▶ TASK DETAILS
Copy out each line below containing "button".

▶ AVAILABLE RECORDS
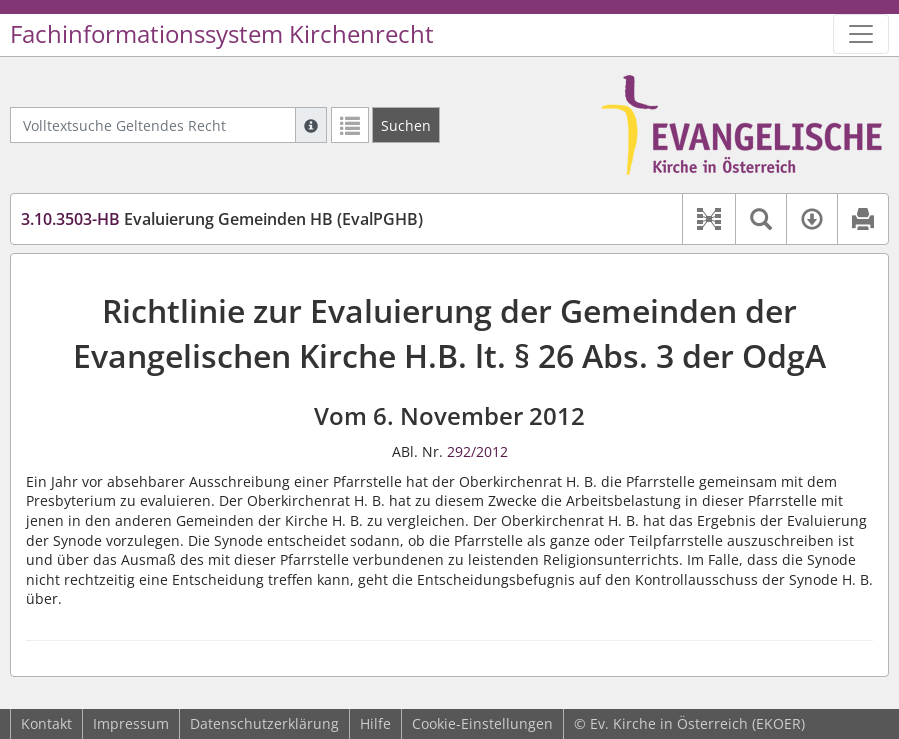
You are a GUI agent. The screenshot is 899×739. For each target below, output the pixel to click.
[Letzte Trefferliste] (350, 125)
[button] (708, 219)
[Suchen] (406, 125)
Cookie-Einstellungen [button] (482, 723)
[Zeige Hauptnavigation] (861, 34)
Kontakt (46, 723)
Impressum (131, 723)
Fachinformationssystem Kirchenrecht (222, 34)
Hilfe (375, 723)
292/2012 (477, 451)
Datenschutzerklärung (264, 723)
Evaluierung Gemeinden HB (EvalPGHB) (222, 219)
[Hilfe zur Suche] (311, 125)
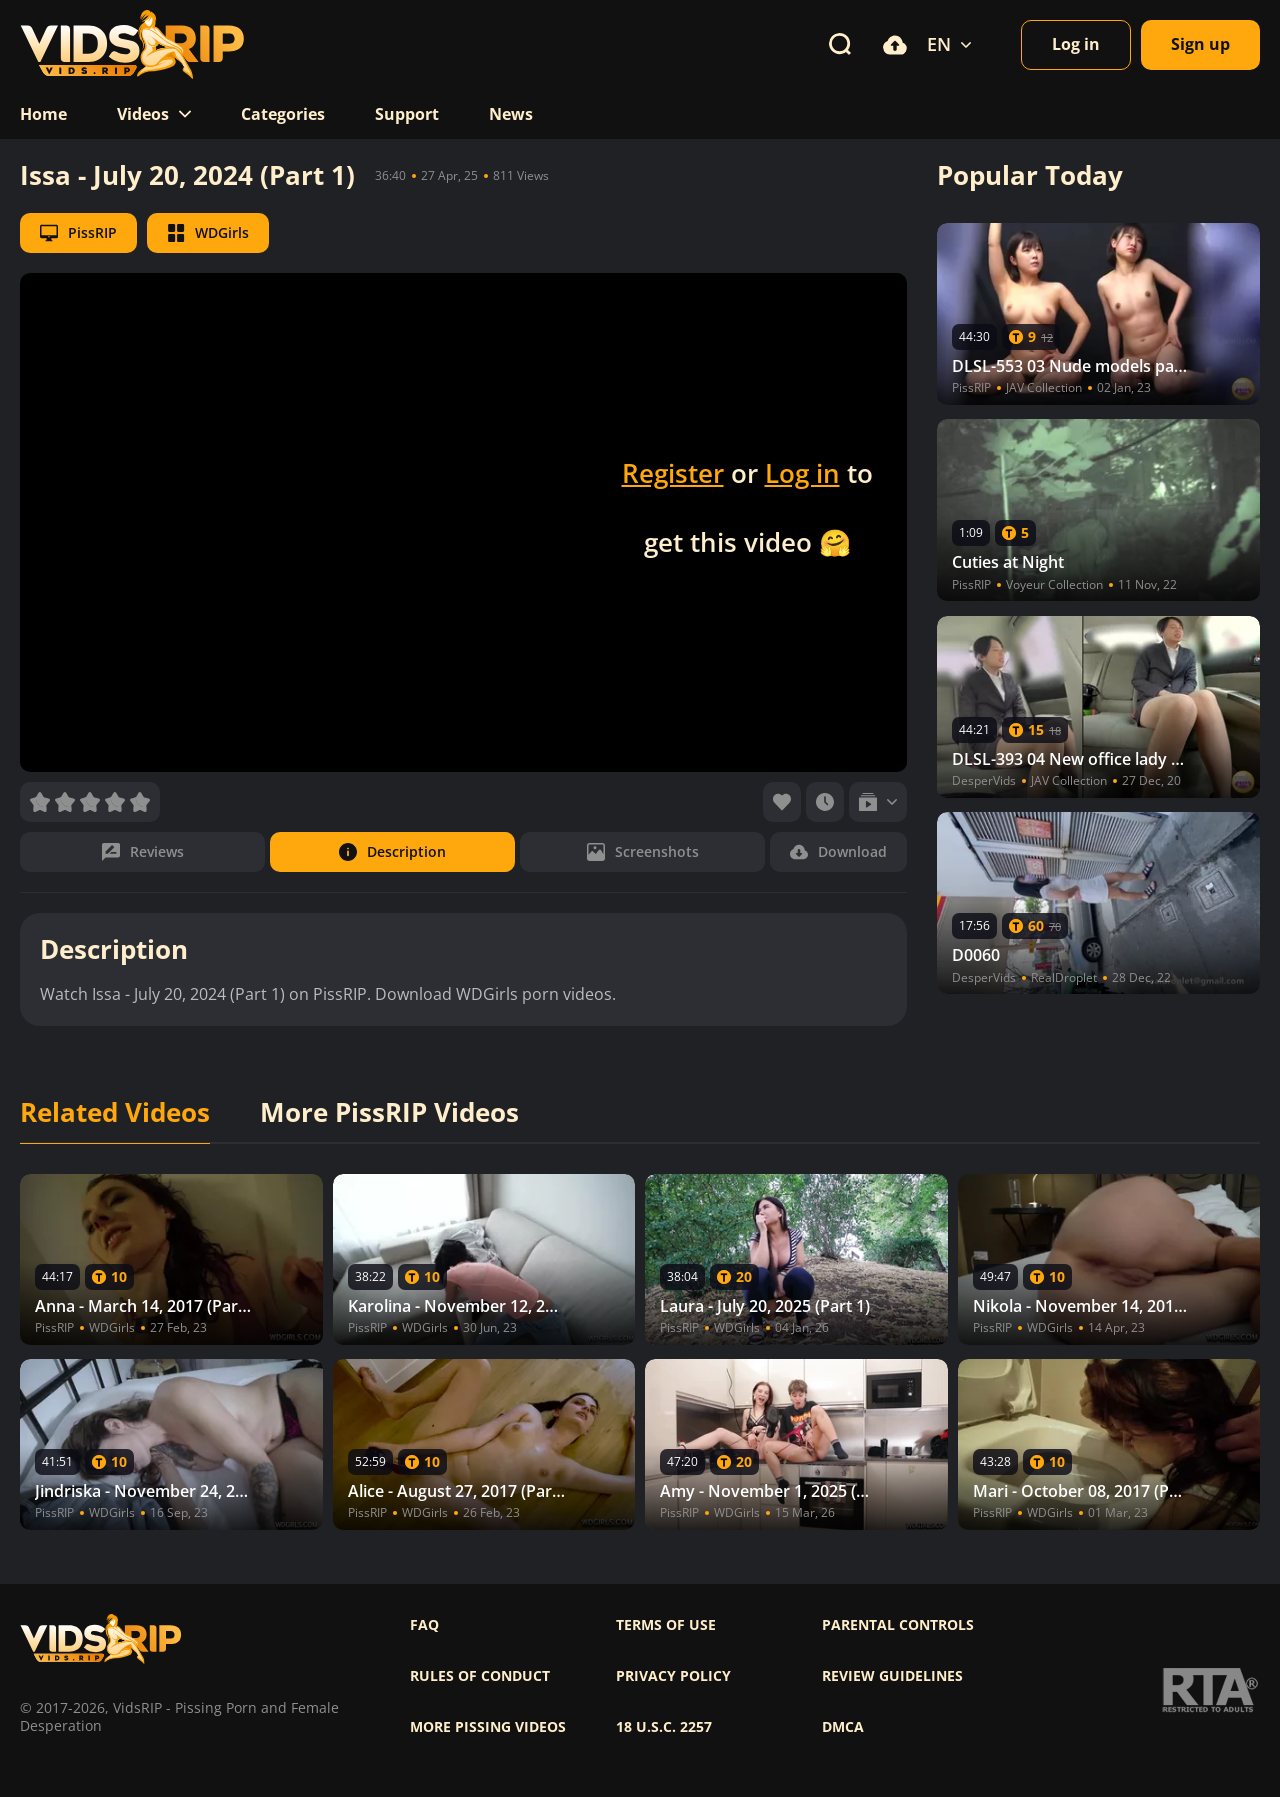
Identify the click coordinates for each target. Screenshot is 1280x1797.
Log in (802, 473)
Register (673, 473)
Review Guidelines (892, 1676)
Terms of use (666, 1625)
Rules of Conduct (480, 1676)
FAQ (424, 1625)
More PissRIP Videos (389, 1113)
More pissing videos (488, 1727)
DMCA (843, 1727)
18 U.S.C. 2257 (664, 1727)
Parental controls (898, 1625)
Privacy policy (673, 1676)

▶ RESULT OF THIS EXERCISE
[button] (708, 219)
Cookie-Einstellungen [button] (482, 723)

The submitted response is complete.